Elsie Hoffer Rissler was born in 1887 in a farmhouse on the same property where she died, the daughter of Aaron Hoffer and Anna Brubaker Hoffer. The Brubaker name on Yoder's tag — the buyer — was a coincidence; Mildred Brubaker of Hartford was no relation, only a tourist who had stopped at the sale on a long weekend.

The Hoffer farm is documented in the 1908 Sanborn fire-insurance map of Warwick Township as a 142-acre property with a stone bank barn and a brick farmhouse. The farmhouse, the map indicates, had a kitchen wing added between 1880 and 1908.

The Lancaster Mennonite Historical Society holds the Hoffer family Bible, donated in 1991 by a great-niece. Hudson drove down on a Thursday in April and read it at a table in the reading room. The Bible records four daughters born to Aaron and Anna Hoffer between 1869 and 1881. The eldest, Mary Ann Hoffer, born September 11, 1869, died at sixteen of typhoid in the summer of 1885. The Bible's flyleaf, in a careful copperplate, records that Mary Ann's quilt was finished by mother on the day of the burial.

A quilt finished on a burial day, in a household of the period, is almost always a bride's quilt that the daughter did not live to use. The convention was for the mother to complete the work as a memorial. The Warwick tulip pattern was a courting pattern; quilts in this template were typically begun by a daughter and finished by her mother when the daughter became engaged.

Mary Ann Hoffer would have been sixteen at the time of her death — old enough, in the 1880s, to have begun courting and to have been working on her own quilt for several years. Anna Hoffer, her mother, would have finished it in the September of 1885 in a kitchen that the Sanborn map shows had not yet been expanded.

From 1885 to 1978 the quilt stayed in the family. Mary Ann's sister Elsie inherited it at her mother's death in 1924 and kept it folded in a blanket chest. Elsie never married.

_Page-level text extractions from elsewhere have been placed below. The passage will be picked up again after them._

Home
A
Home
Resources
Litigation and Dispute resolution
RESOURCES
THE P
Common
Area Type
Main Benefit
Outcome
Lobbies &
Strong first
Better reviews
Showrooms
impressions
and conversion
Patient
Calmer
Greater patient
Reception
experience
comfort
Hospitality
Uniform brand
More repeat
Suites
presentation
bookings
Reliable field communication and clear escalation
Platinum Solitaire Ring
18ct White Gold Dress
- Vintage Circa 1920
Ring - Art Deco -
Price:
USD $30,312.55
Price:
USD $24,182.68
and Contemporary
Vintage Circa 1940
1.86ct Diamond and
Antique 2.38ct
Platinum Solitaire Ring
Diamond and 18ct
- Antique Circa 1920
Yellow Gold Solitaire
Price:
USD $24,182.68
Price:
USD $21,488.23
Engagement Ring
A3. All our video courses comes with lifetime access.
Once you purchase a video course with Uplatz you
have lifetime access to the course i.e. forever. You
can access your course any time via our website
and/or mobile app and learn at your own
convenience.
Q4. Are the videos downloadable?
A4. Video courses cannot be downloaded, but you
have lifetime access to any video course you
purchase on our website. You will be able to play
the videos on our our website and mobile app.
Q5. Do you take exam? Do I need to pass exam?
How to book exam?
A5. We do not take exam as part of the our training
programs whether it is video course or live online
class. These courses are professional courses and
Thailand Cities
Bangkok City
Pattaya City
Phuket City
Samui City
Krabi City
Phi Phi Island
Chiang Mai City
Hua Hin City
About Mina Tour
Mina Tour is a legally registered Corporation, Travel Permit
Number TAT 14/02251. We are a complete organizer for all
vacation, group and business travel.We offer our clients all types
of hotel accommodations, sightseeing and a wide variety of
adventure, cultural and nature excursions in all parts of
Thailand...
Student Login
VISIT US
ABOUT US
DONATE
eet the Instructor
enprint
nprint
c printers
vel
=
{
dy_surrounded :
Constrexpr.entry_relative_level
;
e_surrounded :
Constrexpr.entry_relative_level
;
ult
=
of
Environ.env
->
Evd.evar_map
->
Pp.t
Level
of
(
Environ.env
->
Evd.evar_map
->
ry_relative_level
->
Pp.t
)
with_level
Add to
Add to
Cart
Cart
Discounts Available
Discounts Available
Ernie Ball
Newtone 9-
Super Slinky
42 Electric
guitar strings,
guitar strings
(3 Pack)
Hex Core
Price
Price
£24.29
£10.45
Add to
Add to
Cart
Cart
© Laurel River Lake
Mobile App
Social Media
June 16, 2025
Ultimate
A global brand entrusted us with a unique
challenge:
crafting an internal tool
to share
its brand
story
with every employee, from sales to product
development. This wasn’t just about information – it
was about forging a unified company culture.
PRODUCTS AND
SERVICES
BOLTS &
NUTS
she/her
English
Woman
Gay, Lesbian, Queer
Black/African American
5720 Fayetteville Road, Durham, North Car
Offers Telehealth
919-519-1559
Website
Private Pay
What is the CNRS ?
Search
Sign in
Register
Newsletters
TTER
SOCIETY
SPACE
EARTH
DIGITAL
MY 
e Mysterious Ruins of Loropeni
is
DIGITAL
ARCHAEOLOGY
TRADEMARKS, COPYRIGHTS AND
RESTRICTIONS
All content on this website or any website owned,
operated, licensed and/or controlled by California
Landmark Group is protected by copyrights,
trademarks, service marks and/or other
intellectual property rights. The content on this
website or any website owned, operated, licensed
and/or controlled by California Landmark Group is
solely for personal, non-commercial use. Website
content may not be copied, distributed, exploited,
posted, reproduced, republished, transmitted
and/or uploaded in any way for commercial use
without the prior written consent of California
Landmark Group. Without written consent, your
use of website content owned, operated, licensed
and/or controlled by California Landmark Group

When she died in 1978 the chest was sold with the rest of the contents of the farmhouse, and Mildred Brubaker, who had stopped at the sale because she liked the look of the barn, paid forty dollars for the quilt because the tulips reminded her of a curtain her own mother had once owned.

Mildred kept it on a guest bed in Hartford for forty-one years. When she died, her granddaughter found it folded inside a pillowcase in a hall cupboard, with Yoder's pencilled tag still pinned to the binding.

The granddaughter does not plan to sell. She has asked Hudson to recommend a conservator, and a quilt of this period and provenance will be cleaned, not laundered, by a textile specialist named Linnea Vogel in Stockbridge, Massachusetts, who has agreed to take the work in July. Vogel will photograph the quilt on a light table to record the placement of the appliqué before cleaning, and she will record the thread counts and dye samples for the Winterthur archive.

The granddaughter wrote a short note to The Pewter after the research was complete. She said that she had not known any of this when she inherited the quilt, and that she had been about to take it to a thrift store. She said she would now keep it on a frame in her hallway, with a small typed card naming Mary Ann Hoffer of Warwick Township, Lancaster County, born September 11, 1869.

The card is on the quilt now. The forty-dollar lot has not changed in any visible way. It is still folded, still cream-coloured, still bound in mercerised cotton. The tulip on the corner is still the Warwick pattern. What has changed is small and bureaucratic: a name attached, a date confirmed, a path drawn from one kitchen to another over a hundred and forty-one years.